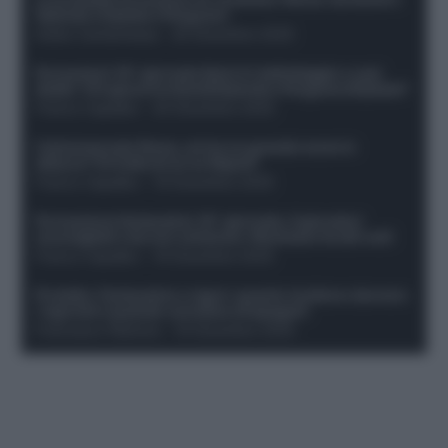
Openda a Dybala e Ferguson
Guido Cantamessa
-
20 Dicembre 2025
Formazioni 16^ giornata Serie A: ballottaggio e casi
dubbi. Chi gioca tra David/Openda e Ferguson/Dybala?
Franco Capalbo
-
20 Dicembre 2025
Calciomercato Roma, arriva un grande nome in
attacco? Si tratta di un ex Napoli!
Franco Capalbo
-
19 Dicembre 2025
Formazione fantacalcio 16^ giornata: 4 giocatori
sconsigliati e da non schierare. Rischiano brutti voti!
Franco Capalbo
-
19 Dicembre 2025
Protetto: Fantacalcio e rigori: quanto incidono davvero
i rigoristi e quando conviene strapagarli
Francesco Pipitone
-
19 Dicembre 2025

* * *

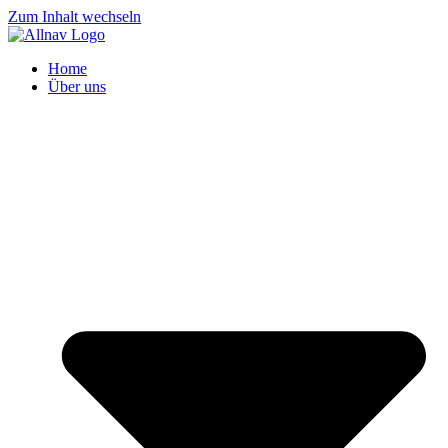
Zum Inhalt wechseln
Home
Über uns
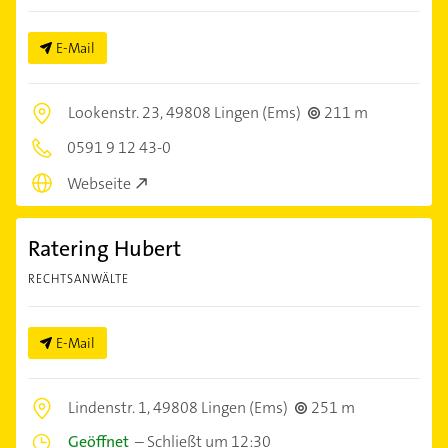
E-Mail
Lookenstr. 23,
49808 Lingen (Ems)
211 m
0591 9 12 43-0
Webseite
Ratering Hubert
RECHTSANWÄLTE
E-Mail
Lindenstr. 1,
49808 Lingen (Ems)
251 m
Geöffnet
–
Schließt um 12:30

### What to work on
Give only a number: how many lines of the data hold the string "giornata"?

### Task output
2